C’est loin d’être faux mais surtout, construit au fil du temps, le paritarisme renvoie au long combat des travailleurs pour la justice sociale. Et notamment pour une vraie protection sociale liée à leur activité professionnelle.


Après des secours rudimentaires apportés au Moyen Âge au sein de corporations d’artisans, suivra dès le XVIIIe siècle et surtout au XIXe, la création de sociétés de secours mutuel, reconnues d’utilité publique en 1850.


Au début du XXe siècle sera créée la Fédération nationale de la Mutualité française.

 

Mais l’étape cruciale arrivera avec le programme du Conseil national de la Résistance en 1944, qui conçoit la création d’une sécurité sociale, financée par les cotisations salariales et patronales et avec une gestion « appartenant aux représentants des intéressés », salariés et employeurs, et à l’État.


Ce changement de paradigme signe la solidarité. Il est accompagné au début de la prédominance des représentants salariés jusqu’en 1967 (date des ordonnances Jeanneney) puis d’une parité.


Ce modèle de la Sécu traduit la reconnaissance du rôle essentiel des salariés dans l’économie, dans la production de richesses. Ils acquièrent une représentation réelle face au patronat qui, propriétaire des moyens de production, a toujours tenu serré son pouvoir et au mieux a joué de paternalisme.

 

Par leurs représentants, les syndicats, les salariés entrent donc aussi en responsabilité dans la gestion de la protection sociale. Laquelle s’étoffe, avec notamment la création du 1 % Logement en 1953 ou encore de l’Unédic en 1958.


Plus largement, le paritarisme va être cet instrument apportant une alternative à l’entrée d’emblée dans le conflit, lequel impacte forcément les salariés dans leurs revenus et donc dans leur vie. Il va permettre de tenter, d’abord par la négociation, de trouver avec l’interlocuteur un modus vivendi, un accord qui soit le plus profitable aux travailleurs, qui permette de les protéger, d’améliorer leurs droits ou mieux encore d’en créer. Cela n’exclut pas un rapport de force construit, au besoin la menace, voire l’organisation d’une grève. La  négociation n’a rien d’une solution facile, elle implique que l’interlocuteur accepte d’en être un réellement, qu’il comprenne son intérêt d’entendre les revendications, et encore mieux d’y répondre.

 

Le paritarisme ne peut être inféodé aux stratégies budgétaires

 

Le paritarisme implique aussi une liberté d’action des interlocuteurs sociaux, tant dans la négociation que dans la gestion. Or, cela se complique.
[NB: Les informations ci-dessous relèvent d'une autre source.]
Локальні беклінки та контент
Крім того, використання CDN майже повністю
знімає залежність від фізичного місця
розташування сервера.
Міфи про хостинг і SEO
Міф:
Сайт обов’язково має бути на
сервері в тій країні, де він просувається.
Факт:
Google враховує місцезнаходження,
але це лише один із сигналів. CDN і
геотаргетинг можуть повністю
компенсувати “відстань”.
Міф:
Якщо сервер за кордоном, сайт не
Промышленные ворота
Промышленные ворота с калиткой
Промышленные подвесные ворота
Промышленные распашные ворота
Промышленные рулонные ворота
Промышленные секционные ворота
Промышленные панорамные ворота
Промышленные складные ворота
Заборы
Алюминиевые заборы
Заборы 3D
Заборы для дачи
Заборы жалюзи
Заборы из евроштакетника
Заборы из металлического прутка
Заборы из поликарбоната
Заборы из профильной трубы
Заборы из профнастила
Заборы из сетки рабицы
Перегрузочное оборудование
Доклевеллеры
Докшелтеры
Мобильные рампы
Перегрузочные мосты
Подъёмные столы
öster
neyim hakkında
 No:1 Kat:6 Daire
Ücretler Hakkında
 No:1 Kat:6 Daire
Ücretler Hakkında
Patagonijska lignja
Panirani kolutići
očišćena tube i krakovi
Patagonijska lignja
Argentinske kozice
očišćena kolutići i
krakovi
L’État s’immisce de plus en plus.


La fiscalisation (par la CSG/CRDS) du salaire différé (les cotisations sociales ont quant à elles une affectation dédiée précise), engagée depuis trente ans, soutient cette attitude.


La Confédération FO  pointe ainsi régulièrement le risque d’étatisation de la Sécu. Parallèlement, au nom de l’abaissement du coût du travail, les exonérations des cotisations employeurs (désormais à hauteur de 75 milliards d’euros par an), décidées depuis ces trente dernières années, continuent de mettre à mal les comptes sociaux et, du fait des compensations, génèrent de la dette publique.

 

Actuellement, l’exécutif, visant à ramener le déficit public sous le seuil de 3 % du PIB en 2027, organise le recul massif des dépenses publiques pour remplir cet objectif. Les travailleurs sont directement visés, notamment à travers l’attaque de leur protection sociale.
 

Et donc du paritarisme. Ici, c’est une lettre de cadrage qui vient compliquer la négociation sur l’Assurance chômage, suivie du non-respect de l’accord trouvé, puis de l’annonce par l’État d’une reprise en main pour une réforme qui dégraderait encore les droits des plus fragiles. Là, c’est une volonté récurrente de ponctionner le régime Agirc-Arrco, excédentaire. Autrement dit, la captation de recettes appartenant aux salariés et aux retraités. Ce sont aussi des ponctions régulières sur Action Logement, ou encore le projet de modifier sa structure… 

 

Nous devons sauver le paritarisme, insiste le secrétaire général de FO, Frédéric Souillot.